Exercise description: The entries below hold a line with "quạt treo tường công nghiệp Komasu" and a line with "Соответствие требованиям ПТЭЭП и ПУЭ". Return those lines and all that lie between them, exactly and only.

Extracted page text data:
━━━━━━
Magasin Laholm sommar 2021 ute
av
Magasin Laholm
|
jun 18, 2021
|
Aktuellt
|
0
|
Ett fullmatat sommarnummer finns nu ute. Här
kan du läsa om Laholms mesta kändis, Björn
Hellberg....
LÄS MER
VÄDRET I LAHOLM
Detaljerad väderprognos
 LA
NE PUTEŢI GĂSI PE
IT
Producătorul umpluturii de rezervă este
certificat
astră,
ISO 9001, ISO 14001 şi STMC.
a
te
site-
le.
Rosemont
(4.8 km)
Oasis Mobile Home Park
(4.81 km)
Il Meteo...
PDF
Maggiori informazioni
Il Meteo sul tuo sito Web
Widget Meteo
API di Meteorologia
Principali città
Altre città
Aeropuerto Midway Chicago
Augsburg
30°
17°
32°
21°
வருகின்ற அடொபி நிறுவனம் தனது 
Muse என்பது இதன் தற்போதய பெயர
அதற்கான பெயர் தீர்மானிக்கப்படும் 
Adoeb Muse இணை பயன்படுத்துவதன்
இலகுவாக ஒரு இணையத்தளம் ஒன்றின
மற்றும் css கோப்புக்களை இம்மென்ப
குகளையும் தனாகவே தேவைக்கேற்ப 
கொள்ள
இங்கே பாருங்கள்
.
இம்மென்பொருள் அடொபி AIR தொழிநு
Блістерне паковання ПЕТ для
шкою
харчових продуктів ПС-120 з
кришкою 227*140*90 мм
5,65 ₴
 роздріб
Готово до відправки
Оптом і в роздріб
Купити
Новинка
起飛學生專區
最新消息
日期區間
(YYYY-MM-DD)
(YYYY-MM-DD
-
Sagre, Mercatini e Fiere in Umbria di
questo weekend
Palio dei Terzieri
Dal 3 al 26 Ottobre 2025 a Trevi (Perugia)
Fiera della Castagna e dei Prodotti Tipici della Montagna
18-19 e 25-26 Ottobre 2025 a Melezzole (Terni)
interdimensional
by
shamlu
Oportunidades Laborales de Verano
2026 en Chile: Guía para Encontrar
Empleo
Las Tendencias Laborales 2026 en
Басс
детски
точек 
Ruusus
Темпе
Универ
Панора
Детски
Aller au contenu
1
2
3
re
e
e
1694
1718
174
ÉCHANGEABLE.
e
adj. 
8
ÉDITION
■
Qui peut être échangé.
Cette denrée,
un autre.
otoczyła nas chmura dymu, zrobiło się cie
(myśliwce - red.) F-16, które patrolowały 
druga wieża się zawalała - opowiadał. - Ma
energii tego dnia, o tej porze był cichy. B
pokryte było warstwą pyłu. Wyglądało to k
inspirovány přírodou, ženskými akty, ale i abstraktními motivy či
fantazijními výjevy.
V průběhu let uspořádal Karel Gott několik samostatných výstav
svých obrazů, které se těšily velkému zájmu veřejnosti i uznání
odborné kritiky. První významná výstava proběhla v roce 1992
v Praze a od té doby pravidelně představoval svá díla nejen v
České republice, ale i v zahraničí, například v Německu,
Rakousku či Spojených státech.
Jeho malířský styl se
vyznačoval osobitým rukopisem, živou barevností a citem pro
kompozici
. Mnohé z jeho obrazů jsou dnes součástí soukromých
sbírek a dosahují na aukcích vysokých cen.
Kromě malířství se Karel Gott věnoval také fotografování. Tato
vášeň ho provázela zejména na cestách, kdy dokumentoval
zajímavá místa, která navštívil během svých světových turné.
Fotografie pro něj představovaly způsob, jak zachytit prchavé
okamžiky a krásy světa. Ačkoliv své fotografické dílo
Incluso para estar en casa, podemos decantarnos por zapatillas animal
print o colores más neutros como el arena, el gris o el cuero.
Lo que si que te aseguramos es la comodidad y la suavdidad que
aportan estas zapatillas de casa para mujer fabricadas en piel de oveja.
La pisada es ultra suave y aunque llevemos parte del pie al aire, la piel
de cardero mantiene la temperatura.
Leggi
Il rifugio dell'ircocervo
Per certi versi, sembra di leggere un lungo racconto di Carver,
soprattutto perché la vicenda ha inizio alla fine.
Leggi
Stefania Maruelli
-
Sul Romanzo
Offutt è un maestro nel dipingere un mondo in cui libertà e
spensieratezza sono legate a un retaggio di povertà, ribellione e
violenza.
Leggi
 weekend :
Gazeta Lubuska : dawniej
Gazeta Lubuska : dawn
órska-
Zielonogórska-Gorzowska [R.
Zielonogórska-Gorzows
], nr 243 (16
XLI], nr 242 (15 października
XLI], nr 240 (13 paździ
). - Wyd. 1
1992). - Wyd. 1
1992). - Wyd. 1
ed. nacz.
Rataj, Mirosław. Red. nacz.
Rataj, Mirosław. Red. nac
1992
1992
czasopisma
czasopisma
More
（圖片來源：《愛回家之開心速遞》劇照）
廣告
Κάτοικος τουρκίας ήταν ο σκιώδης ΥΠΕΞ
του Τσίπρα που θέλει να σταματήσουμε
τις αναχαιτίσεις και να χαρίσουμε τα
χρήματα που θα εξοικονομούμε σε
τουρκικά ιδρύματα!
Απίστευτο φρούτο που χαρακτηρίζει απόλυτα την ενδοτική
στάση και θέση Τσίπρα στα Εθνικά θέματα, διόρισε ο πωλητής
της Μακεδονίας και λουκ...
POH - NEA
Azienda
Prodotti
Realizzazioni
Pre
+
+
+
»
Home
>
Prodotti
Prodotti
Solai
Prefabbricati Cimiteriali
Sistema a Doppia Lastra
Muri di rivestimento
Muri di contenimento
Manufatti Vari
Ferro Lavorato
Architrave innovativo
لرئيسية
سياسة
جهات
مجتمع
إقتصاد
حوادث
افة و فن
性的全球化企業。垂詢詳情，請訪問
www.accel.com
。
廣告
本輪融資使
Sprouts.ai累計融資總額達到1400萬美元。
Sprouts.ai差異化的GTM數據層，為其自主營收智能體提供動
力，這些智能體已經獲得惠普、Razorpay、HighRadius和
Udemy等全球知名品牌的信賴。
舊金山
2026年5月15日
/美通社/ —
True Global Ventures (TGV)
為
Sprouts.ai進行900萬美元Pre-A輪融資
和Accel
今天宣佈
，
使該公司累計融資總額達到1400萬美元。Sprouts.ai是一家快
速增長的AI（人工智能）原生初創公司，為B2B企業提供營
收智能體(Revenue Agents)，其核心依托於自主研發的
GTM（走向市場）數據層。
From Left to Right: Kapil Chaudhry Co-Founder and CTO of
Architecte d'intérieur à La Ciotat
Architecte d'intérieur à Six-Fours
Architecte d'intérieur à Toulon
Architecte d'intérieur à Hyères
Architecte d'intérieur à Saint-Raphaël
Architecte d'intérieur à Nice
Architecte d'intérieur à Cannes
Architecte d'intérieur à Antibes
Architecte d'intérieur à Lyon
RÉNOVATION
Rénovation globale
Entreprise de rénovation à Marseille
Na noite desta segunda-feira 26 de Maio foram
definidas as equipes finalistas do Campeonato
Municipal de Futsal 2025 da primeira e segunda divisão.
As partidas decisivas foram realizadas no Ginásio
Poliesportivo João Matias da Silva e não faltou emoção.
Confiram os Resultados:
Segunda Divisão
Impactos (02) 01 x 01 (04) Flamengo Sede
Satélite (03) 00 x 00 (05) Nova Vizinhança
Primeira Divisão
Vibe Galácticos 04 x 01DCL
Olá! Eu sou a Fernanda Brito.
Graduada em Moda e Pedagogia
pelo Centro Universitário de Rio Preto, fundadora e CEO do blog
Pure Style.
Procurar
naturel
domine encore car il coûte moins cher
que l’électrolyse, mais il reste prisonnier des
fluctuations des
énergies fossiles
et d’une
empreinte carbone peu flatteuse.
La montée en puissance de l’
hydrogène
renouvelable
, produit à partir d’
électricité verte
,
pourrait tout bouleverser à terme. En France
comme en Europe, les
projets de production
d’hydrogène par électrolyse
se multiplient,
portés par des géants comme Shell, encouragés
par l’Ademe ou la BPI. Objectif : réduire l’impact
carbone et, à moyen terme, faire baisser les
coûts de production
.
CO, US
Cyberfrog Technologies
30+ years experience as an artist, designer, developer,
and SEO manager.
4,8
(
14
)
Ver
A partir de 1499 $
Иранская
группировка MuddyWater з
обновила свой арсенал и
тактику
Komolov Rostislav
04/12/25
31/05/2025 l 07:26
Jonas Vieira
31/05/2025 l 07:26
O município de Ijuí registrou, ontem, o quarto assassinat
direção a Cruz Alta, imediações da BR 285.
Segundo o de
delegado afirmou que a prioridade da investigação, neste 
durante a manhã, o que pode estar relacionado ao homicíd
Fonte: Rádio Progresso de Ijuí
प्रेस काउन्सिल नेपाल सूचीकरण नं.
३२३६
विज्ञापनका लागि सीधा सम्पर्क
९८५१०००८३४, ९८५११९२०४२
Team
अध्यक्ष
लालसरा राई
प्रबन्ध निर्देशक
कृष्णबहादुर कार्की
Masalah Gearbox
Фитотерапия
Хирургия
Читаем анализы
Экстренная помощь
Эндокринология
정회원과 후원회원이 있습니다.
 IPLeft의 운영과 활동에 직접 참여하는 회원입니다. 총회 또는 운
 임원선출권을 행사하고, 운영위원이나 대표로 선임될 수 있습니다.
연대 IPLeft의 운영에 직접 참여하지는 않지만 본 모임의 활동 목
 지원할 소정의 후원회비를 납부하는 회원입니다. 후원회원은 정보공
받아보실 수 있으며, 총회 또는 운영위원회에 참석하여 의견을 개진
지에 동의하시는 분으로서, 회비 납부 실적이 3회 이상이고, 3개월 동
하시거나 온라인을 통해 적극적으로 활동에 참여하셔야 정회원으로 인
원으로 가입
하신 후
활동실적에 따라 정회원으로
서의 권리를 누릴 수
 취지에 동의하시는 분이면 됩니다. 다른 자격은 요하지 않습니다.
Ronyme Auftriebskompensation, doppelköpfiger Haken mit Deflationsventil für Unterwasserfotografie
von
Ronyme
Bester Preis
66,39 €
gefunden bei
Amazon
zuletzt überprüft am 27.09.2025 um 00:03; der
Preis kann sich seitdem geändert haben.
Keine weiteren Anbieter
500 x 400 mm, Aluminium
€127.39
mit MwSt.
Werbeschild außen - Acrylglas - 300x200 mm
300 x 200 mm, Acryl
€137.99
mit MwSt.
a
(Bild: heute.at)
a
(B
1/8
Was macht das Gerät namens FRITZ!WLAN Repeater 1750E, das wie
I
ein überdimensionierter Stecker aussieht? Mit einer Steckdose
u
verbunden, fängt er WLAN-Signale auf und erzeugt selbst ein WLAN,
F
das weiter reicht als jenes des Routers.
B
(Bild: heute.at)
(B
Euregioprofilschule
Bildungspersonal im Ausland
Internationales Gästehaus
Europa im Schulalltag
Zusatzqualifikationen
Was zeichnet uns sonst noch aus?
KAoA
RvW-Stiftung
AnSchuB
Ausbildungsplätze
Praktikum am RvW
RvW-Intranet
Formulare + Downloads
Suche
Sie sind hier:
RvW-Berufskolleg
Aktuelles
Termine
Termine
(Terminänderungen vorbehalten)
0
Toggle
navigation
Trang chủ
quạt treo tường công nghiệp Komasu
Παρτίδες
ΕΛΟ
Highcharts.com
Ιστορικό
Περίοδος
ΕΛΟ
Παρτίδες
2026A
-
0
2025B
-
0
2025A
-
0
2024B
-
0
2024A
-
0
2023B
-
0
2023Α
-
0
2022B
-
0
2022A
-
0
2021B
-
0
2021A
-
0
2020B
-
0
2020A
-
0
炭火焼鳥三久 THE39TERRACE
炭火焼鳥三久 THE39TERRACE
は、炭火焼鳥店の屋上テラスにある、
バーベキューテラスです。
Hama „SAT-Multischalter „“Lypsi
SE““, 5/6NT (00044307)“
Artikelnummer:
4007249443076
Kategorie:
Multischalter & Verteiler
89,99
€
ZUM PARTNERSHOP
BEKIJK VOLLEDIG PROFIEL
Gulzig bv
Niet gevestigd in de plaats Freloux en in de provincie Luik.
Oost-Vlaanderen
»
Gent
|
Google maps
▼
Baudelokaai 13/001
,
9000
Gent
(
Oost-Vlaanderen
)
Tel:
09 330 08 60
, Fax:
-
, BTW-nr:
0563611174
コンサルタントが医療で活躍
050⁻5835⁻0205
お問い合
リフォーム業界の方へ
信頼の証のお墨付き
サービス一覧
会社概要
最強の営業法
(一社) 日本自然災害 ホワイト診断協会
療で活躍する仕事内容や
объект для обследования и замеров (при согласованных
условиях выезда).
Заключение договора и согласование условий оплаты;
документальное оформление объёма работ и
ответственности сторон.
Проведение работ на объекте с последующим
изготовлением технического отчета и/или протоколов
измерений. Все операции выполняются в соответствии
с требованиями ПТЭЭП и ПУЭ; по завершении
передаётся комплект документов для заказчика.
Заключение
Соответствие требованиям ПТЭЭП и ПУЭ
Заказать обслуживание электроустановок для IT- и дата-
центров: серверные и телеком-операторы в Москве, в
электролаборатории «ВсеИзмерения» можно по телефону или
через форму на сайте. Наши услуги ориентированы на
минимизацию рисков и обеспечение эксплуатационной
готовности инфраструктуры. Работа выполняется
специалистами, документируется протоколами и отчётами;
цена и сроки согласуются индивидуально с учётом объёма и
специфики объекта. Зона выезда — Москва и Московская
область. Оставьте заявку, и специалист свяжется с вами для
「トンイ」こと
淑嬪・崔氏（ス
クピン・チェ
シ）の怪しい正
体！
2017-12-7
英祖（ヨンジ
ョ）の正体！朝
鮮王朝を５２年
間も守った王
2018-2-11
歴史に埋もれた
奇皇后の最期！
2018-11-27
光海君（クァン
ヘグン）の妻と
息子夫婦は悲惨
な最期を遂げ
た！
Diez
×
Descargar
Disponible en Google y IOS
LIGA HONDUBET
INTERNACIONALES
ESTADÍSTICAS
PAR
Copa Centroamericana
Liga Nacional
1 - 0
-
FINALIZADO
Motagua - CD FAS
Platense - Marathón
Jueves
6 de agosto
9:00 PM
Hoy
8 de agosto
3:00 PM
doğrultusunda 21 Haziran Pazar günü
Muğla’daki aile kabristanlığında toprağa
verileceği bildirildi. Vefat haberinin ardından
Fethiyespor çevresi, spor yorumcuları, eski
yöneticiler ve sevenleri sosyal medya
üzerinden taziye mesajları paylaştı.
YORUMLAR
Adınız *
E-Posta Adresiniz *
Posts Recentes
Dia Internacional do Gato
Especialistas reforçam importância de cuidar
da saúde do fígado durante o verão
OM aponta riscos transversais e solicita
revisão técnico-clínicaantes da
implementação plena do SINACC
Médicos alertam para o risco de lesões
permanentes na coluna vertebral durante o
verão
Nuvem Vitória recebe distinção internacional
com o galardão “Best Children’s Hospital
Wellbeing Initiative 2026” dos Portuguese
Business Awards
━━━━━━
Exercise result:
quạt treo tường công nghiệp Komasu
Παρτίδες
ΕΛΟ
Highcharts.com
Ιστορικό
Περίοδος
ΕΛΟ
Παρτίδες
2026A
-
0
2025B
-
0
2025A
-
0
2024B
-
0
2024A
-
0
2023B
-
0
2023Α
-
0
2022B
-
0
2022A
-
0
2021B
-
0
2021A
-
0
2020B
-
0
2020A
-
0
炭火焼鳥三久 THE39TERRACE
炭火焼鳥三久 THE39TERRACE
は、炭火焼鳥店の屋上テラスにある、
バーベキューテラスです。
Hama „SAT-Multischalter „“Lypsi
SE““, 5/6NT (00044307)“
Artikelnummer:
4007249443076
Kategorie:
Multischalter & Verteiler
89,99
€
ZUM PARTNERSHOP
BEKIJK VOLLEDIG PROFIEL
Gulzig bv
Niet gevestigd in de plaats Freloux en in de provincie Luik.
Oost-Vlaanderen
»
Gent
|
Google maps
▼
Baudelokaai 13/001
,
9000
Gent
(
Oost-Vlaanderen
)
Tel:
09 330 08 60
, Fax:
-
, BTW-nr:
0563611174
コンサルタントが医療で活躍
050⁻5835⁻0205
お問い合
リフォーム業界の方へ
信頼の証のお墨付き
サービス一覧
会社概要
最強の営業法
(一社) 日本自然災害 ホワイト診断協会
療で活躍する仕事内容や
объект для обследования и замеров (при согласованных
условиях выезда).
Заключение договора и согласование условий оплаты;
документальное оформление объёма работ и
ответственности сторон.
Проведение работ на объекте с последующим
изготовлением технического отчета и/или протоколов
измерений. Все операции выполняются в соответствии
с требованиями ПТЭЭП и ПУЭ; по завершении
передаётся комплект документов для заказчика.
Заключение
Соответствие требованиям ПТЭЭП и ПУЭ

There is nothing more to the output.